= TASK ITEM =
Copy the listing below exactly, but skip the pictures.

= DATA SHOWN =
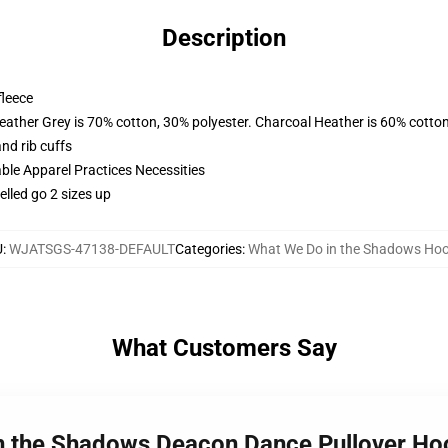
Description
fleece
eather Grey is 70% cotton, 30% polyester. Charcoal Heather is 60% cotto
nd rib cuffs
ble Apparel Practices Necessities
lled go 2 sizes up
U
:
WJATSGS-47138-DEFAULT
Categories
:
What We Do in the Shadows Hoo
What Customers Say
in the Shadows Deacon Dance Pullover H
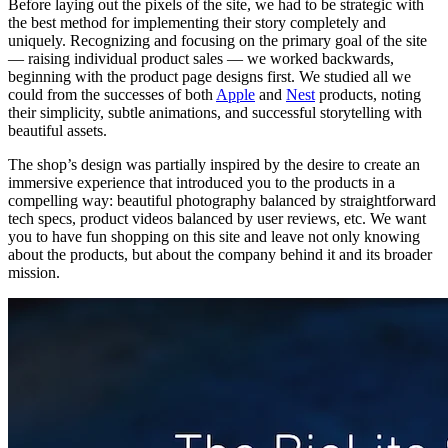
Before laying out the pixels of the site, we had to be strategic with
the best method for implementing their story completely and
uniquely. Recognizing and focusing on the primary goal of the site
— raising individual product sales — we worked backwards,
beginning with the product page designs first. We studied all we
could from the successes of both
Apple
and
Nest
products, noting
their simplicity, subtle animations, and successful storytelling with
beautiful assets.
The shop’s design was partially inspired by the desire to create an
immersive experience that introduced you to the products in a
compelling way: beautiful photography balanced by straightforward
tech specs, product videos balanced by user reviews, etc. We want
you to have fun shopping on this site and leave not only knowing
about the products, but about the company behind it and its broader
mission.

= REPLY =
Description
fleece
eather Grey is 70% cotton, 30% polyester. Charcoal Heather is 60% cotto
nd rib cuffs
ble Apparel Practices Necessities
lled go 2 sizes up
U
:
WJATSGS-47138-DEFAULT
Categories
:
What We Do in the Shadows Hoo
What Customers Say
in the Shadows Deacon Dance Pullover H
Before laying out the pixels of the site, we had to be strategic with
the best method for implementing their story completely and
uniquely. Recognizing and focusing on the primary goal of the site
— raising individual product sales — we worked backwards,
beginning with the product page designs first. We studied all we
could from the successes of both
Apple
and
Nest
products, noting
their simplicity, subtle animations, and successful storytelling with
beautiful assets.
The shop’s design was partially inspired by the desire to create an
immersive experience that introduced you to the products in a
compelling way: beautiful photography balanced by straightforward
tech specs, product videos balanced by user reviews, etc. We want
you to have fun shopping on this site and leave not only knowing
about the products, but about the company behind it and its broader
mission.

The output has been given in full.